Globalisation, on the other hand, refers to the relatively free movement of goods, services and capital and the controlled movement of people between sovereign states. Some people may have reservations about globalisation, although the benefits of trade are not difficult to appreciate.
But globalism is something different altogether; the intersection of opposition to globalism with populism is what makes populism an interesting phenomenon and one that politicians cannot afford to ignore. Populism at least forces elites to discuss issues they would prefer to remain unaddressed.
ABC’s Q&A gathered the Bootleggers and Baptists together to trash “populism”:
Following Mr Abbott’s call for reduced immigration to ease population strains, the panel largely disagreed with the proposition but said “candid” conversation around the issue was necessary.
“I don’t agree with reducing immigration in that way I think that certainly there are concerns in our community about, particularly in Sydney and Melbourne, the pressures of population growth,” said Liberal MP Zed Seselja.
“There’s no doubt about that. So people will always look for answers. Now, population growth – if it’s not matched with infrastructure spending and availability of housing, availability of health and education, and the ability to get around and not be stuck in traffic – people do get frustrated. I don’t think the answer is to go and cut immigration dramatically.”
There was some agreement from Labor MP Clare O’Neil: “I think we saw Tony Abbott doing what he does best, unfortunately – and that is playing to the politics of division. This is straight out of the Donald Trump playbook, straight out of the UKIP playbook. It’s a disappointing thing to hear from someone like him.”

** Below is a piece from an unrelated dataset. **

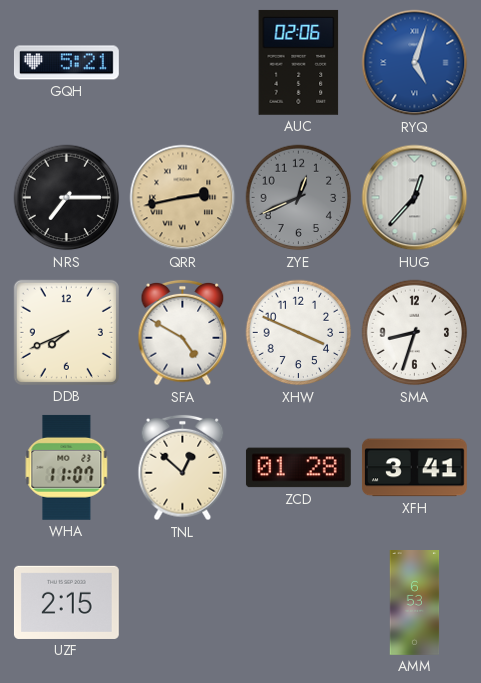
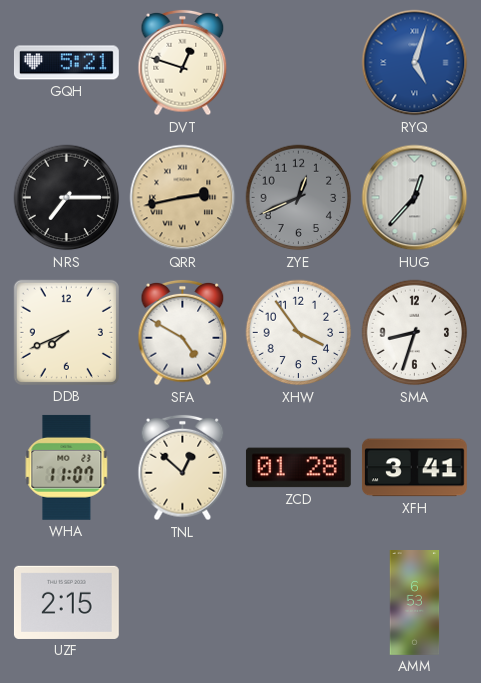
DVT: none -> 12:48
AUC: 02:06 -> none
XHW: 3:49 -> 3:54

So, the implication is that Tony Abbott is literally an insane populist for raising immigration as an issue.
Neither Sloan nor the ABC has this right, though Sloan’s distinction between globalisation and globalism is close. Populism is not the pursuit of policy that may or may not be popular. It is the pursuit by elites of policy that is represented as popular but in truth benefits only the same elite few putting the argument. It is the difference between pretending to be “of the people” rather than actually being “for the people”. The “old bread and circuses” policies of Rome being the archetype.

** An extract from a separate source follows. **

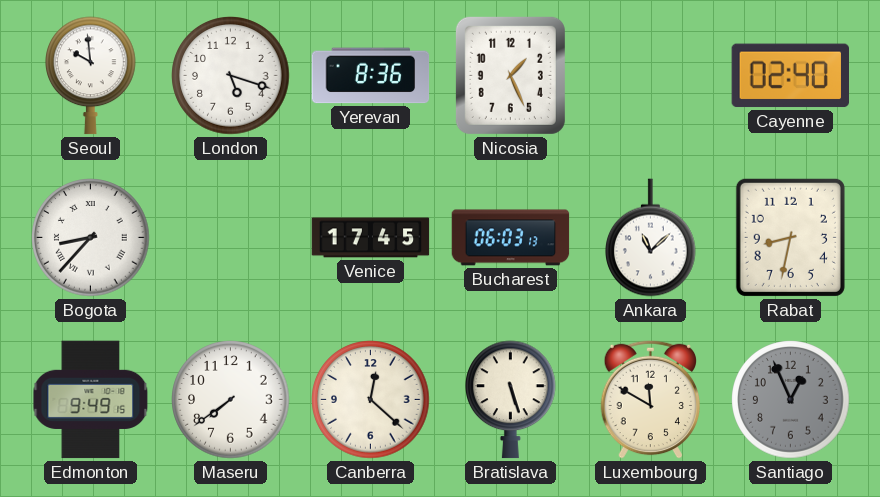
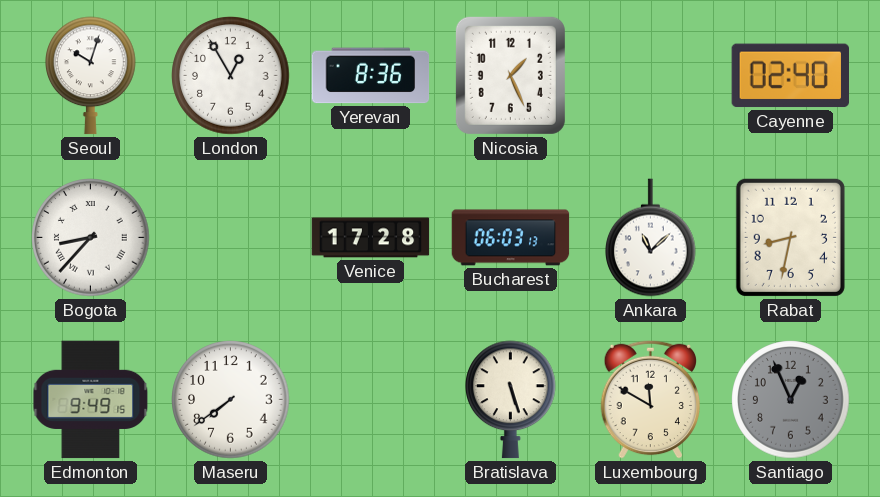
Seoul: 9:59 -> 10:03
London: 5:18 -> 12:55
Venice: 17:45 -> 17:28
Canberra: 12:22 -> none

Donald Trump is a populist because he represented his corporate tax cuts as beneficial to working class Americans when they the opposite. UKIP is not a populist. It is a nationalist. It misrepresented withdrawal from the Eurozone as beneficial to working classes when it won’t but neither will elites benefit. In both cases, however, given low inflation, the immigration cuts proposed will lift living standards for working classes as wages rise more than versus the counter-factual.
In the context of Australian immigration, the populist is not the person that seeks cuts to historical norms to ease pressure on wages, house prices and infrastructure. Rather the Australian populist is the elite beneficiary of mass immigration that seeks to keep it going while misrepresenting it as in the people’s interests. We are fortunate in Australia that there are no populists arguing for mass immigration to be reduced (One Nation comes closest). The suggestion is mostly being discussed without reference to classic populist notions like reductions to free trade (to protect a local interest) or regressive tax cuts.
Where we are very unfortunate is in the populist’s wall-to-wall occupation of the media. Q&A’s pro-mass immigration panel of elites, arguably the entire national broadcaster itself, is a deeply confused populist. Likewise for the immigration cheerleaders at News and Domainfax, who are protecting their firm’s realty-addicted profits, not the living standards of “the people” they claim to represent.